I'm building a chatbot using the OpenAI API and Flutter (AI apps). Since the API returns tokens in a stream, I need a way to update the UI in real-time as the text generates. I've tried setState, but it feels inefficient for long responses. Between Provider, Bloc, or Riverpod, which one handles asynchronous streams and UI rebuilding most gracefully for an AI-driven interface?
3 answers
When dealing with streaming data in Flutter (AI apps), Bloc (Business Logic Component) is exceptionally powerful because it is built entirely around Streams. You can map each incoming token from the AI to a "loading" or "partial success" state, allowing the UI to append text incrementally. This prevents the entire widget tree from rebuilding unnecessarily. If you prefer something more modern, Riverpod’s StreamProvider is also excellent as it handles the disposal of listeners automatically, ensuring no memory leaks when the user navigates away from the chat screen.
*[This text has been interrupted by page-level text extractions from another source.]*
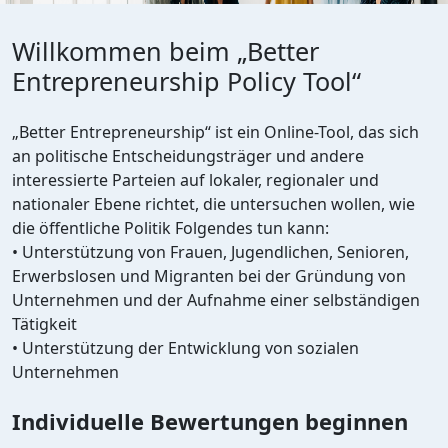
Willkommen beim „Better
Entrepreneurship Policy Tool“
„Better Entrepreneurship“ ist ein Online-Tool, das sich
an politische Entscheidungsträger und andere
interessierte Parteien auf lokaler, regionaler und
nationaler Ebene richtet, die untersuchen wollen, wie
die öffentliche Politik Folgendes tun kann:
• Unterstützung von Frauen, Jugendlichen, Senioren,
Erwerbslosen und Migranten bei der Gründung von
Unternehmen und der Aufnahme einer selbständigen
Tätigkeit
• Unterstützung der Entwicklung von sozialen
Unternehmen
Individuelle Bewertungen beginnen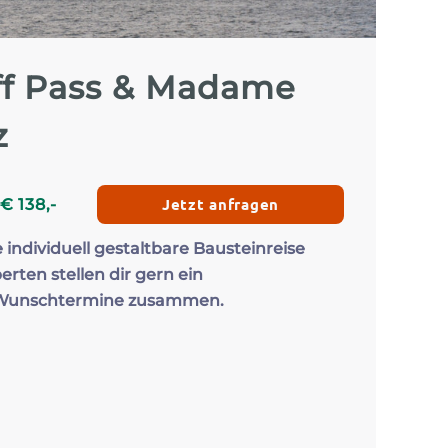
Zum Profil
Zum 
ff Pass & Madame
z
Jetzt anfragen
€
138
,-
e individuell gestaltbare Bausteinreise
erten stellen dir gern ein
 Wunschtermine zusammen.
Are you planning to implement "Stop Generation" functionality in your Flutter (AI apps)? I've found that cancelling a stream mid-way can lead to some tricky state inconsistencies depending on the library you use.
StreamBuilder is the simplest way to go for Flutter (AI apps) if you don't want to add heavy dependencies. It listens directly to the API response and updates the specific text widget.
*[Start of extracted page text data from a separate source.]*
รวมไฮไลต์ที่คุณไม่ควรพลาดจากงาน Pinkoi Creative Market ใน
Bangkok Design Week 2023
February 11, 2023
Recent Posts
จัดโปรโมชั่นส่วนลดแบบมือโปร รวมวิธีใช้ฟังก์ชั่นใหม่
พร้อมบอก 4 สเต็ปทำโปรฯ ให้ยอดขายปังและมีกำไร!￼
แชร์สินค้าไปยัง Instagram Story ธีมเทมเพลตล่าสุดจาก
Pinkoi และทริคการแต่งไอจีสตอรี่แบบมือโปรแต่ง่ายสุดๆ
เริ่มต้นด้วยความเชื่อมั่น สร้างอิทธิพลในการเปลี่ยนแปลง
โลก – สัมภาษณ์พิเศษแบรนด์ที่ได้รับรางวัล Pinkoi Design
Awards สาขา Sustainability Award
Ryan is right for simple apps, but for complex Flutter (AI apps) with chat history and local storage, moving that logic into a proper controller like Riverpod makes the code much cleaner and testable.
Gregory, that's exactly why I prefer Bloc for this. You can simply add a CancelEvent that closes the current subscription to the OpenAI stream. In Flutter (AI apps), managing the lifecycle of that stream is critical to avoid hitting your API quota on the backend after a user has already closed the chat window.